In part, Apple’s support made those technologies the winners in their respective fields. That was largely because of the impact and importance of iOS to premium-hardware buyers and enterprise users, factors that were directly related to the price of iOS devices at a time when Android phones and tablets were trending toward cheapness.
Pundits saw all sorts of importance in the things Google was trying to do, most of which failed. But they saw very little hope in anything Apple was working on, despite the fact that Apple had been quite successfully setting standards and charting out the direction of the industry over the previous decade, despite being a much smaller player back then. Today, Apple is vastly larger and far more influential than it ever has been in the past.
Back in 2011, there was similarly not much sense that Apple would be able to regularly develop new technologies that would keep bringing buyers back for more iPhones and iPads. Yet Apple successfully identified technologies such as Siri, Touch ID, its 65-bit A7, advanced graphics, Apple Pay—resurrecting the fingerprint security that Android had abandoned—and most recently Face ID with Animojis and Selfie Portrait photography.
iPhone consistently remained the top-selling smartphone even as the Verge and other outlets hailed every new Android as being the best one ever. In parallel, concern pundits regularly admitted they had no idea how Apple might ever innovate its way out of what they imagined to be an impossible quandary of being so far behind the rest of the industry—as Kara Swisher recently did for the New York Times. That didn’t stop Apple from innovating and remaining in first place globally as the largest shipper of premium phones and vastly more profitable than everyone else put together.
Android hasn't been the promised agent of innovation
The pace of innovation across the first decade of iOS was unprecedented, wildly faster than the incremental bumps that had been occurring in the PC industry. That innovation was driven by iPhone profits. Android was supposed to foster rapid innovation across the industry outside of Apple but largely hasn’t. Instead, it has essentially served as a platform for creating knockoffs of Apple products.
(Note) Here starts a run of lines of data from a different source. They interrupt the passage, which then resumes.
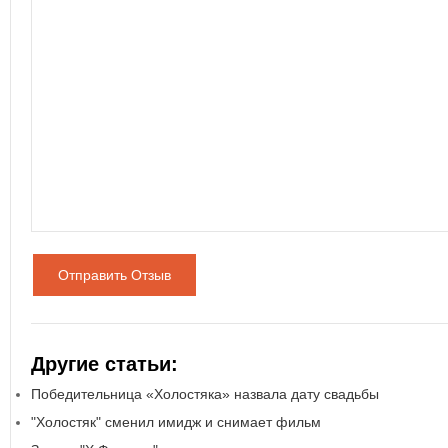
Отправить Отзыв
Другие статьи:
Победительница «Холостяка» назвала дату свадьбы
"Холостяк" сменил имидж и снимает фильм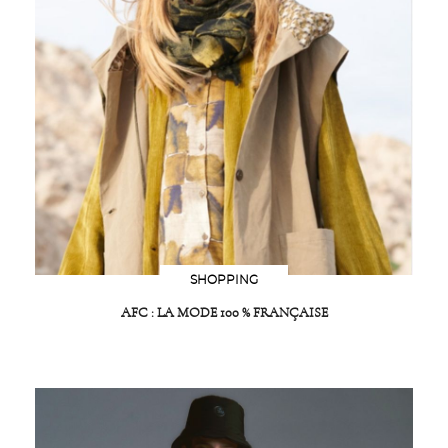
SHOPPING
AFC : LA MODE 100 % FRANÇAISE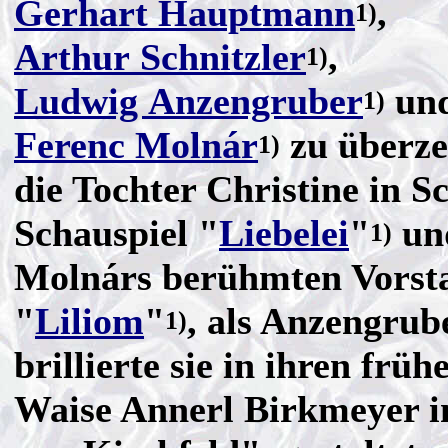
Gerhart Hauptmann
,
1)
Arthur Schnitzler
,
1)
Ludwig Anzengruber
un
1)
Ferenc Molnár
zu überze
1)
die Tochter Christine in Sc
Schauspiel "
Liebelei
"
und
1)
Molnárs berühmten Vorst
"
Liliom
"
, als Anzengrub
1)
brillierte sie in ihren früh
Waise Annerl Birkmeyer i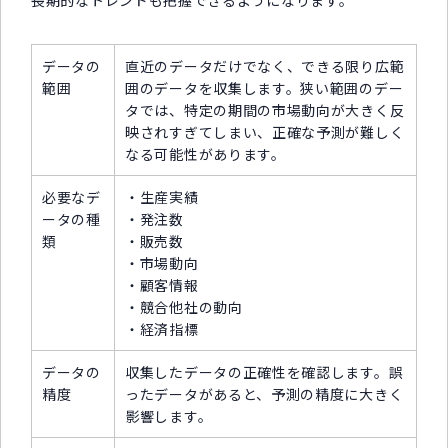
データの
直近のデータだけでなく、できる限り広範
範囲
囲のデータを収集します。狭い範囲のデー
タでは、特定の期間の市場動向が大きく反
映されすぎてしまい、正確な予測が難しく
なる可能性があります。
必要なデ
・生産実績
ータの種
・発注数
類
・販売数
・市場動向
・顧客情報
・競合他社の動向
・経済指標
データの
収集したデータの正確性を確認します。誤
精度
ったデータがあると、予測の精度に大きく
影響します。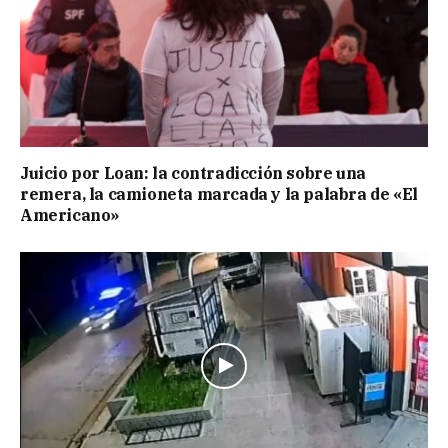
Juicio por Loan: la contradicción sobre una
remera, la camioneta marcada y la palabra de «El
Americano»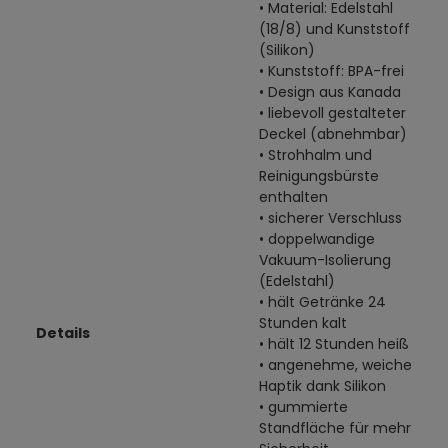
• Material: Edelstahl
(18/8) und Kunststoff
(Silikon)
• Kunststoff: BPA-frei
• Design aus Kanada
• liebevoll gestalteter
Deckel (abnehmbar)
• Strohhalm und
Reinigungsbürste
enthalten
• sicherer Verschluss
• doppelwandige
Vakuum-Isolierung
(Edelstahl)
• hält Getränke 24
Stunden kalt
Details
• hält 12 Stunden heiß
• angenehme, weiche
Haptik dank Silikon
• gummierte
Standfläche für mehr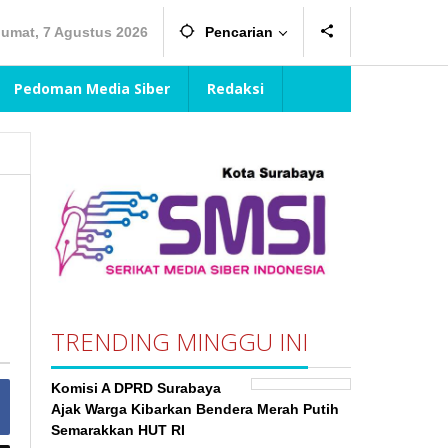
Jumat, 7 Agustus 2026
Pencarian
Pedoman Media Siber
Redaksi
TRENDING MINGGU INI
Komisi A DPRD Surabaya
Ajak Warga Kibarkan Bendera Merah Putih
Semarakkan HUT RI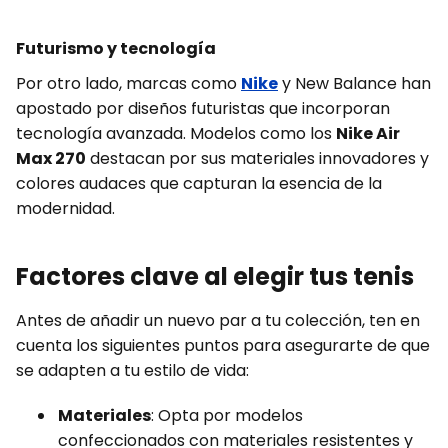
Futurismo y tecnología
Por otro lado, marcas como
Nike
y New Balance han
apostado por diseños futuristas que incorporan
tecnología avanzada. Modelos como los
Nike Air
Max 270
destacan por sus materiales innovadores y
colores audaces que capturan la esencia de la
modernidad.
Factores clave al elegir tus tenis
Antes de añadir un nuevo par a tu colección, ten en
cuenta los siguientes puntos para asegurarte de que
se adapten a tu estilo de vida:
Materiales
: Opta por modelos
confeccionados con materiales resistentes y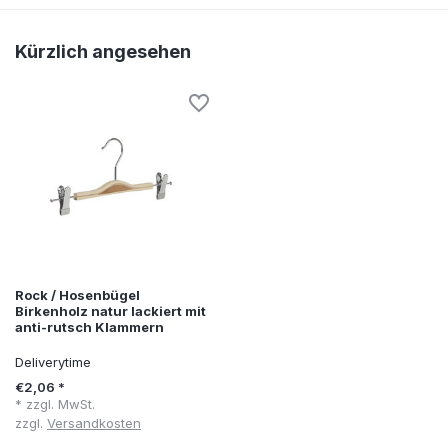
Kürzlich angesehen
Rock / Hosenbügel
Birkenholz natur lackiert mit
anti-rutsch Klammern
Deliverytime
€2,06 *
* zzgl. MwSt.
zzgl.
Versandkosten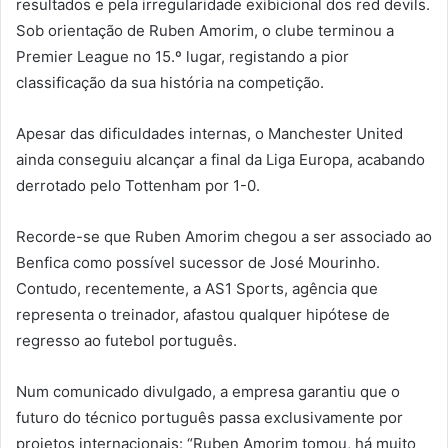
resultados e pela irregularidade exibicional dos red devils.
Sob orientação de Ruben Amorim, o clube terminou a
Premier League no 15.º lugar, registando a pior
classificação da sua história na competição.
Apesar das dificuldades internas, o Manchester United
ainda conseguiu alcançar a final da Liga Europa, acabando
derrotado pelo Tottenham por 1-0.
Recorde-se que Ruben Amorim chegou a ser associado ao
Benfica como possível sucessor de José Mourinho.
Contudo, recentemente, a AS1 Sports, agência que
representa o treinador, afastou qualquer hipótese de
regresso ao futebol português.
Num comunicado divulgado, a empresa garantiu que o
futuro do técnico português passa exclusivamente por
projetos internacionais: “Ruben Amorim tomou, há muito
Multiple companies have introduced and promoted their own rival phones, tablets and other Android form factors with almost no success whatsoever. Samsung and other firms attempted to launch new media players, smartwatches, media boxes, game consoles and other devices that completely flopped on entry. Their failed ideas included smartphones with 3D displays, curved screens, side screens, and today’s wildly impractical Fold. Despite waves of media fawning, these all went nowhere.
In areas where Android licensees did pioneer not-quite-ready technologies such as fingerprint sensors, NFC, OLED, 4G, and large displays, they were unable to hold on to their initial flickers of interest among consumers. Their potential was quashed as soon as Apple arrived--fashionably late--and delivered a better version of what they had prematurely thrown out into the market at too high of a price, with too little thought, marginal quality, glaring security issues, and significant drawbacks in terms of size, weight, usability, and appearance.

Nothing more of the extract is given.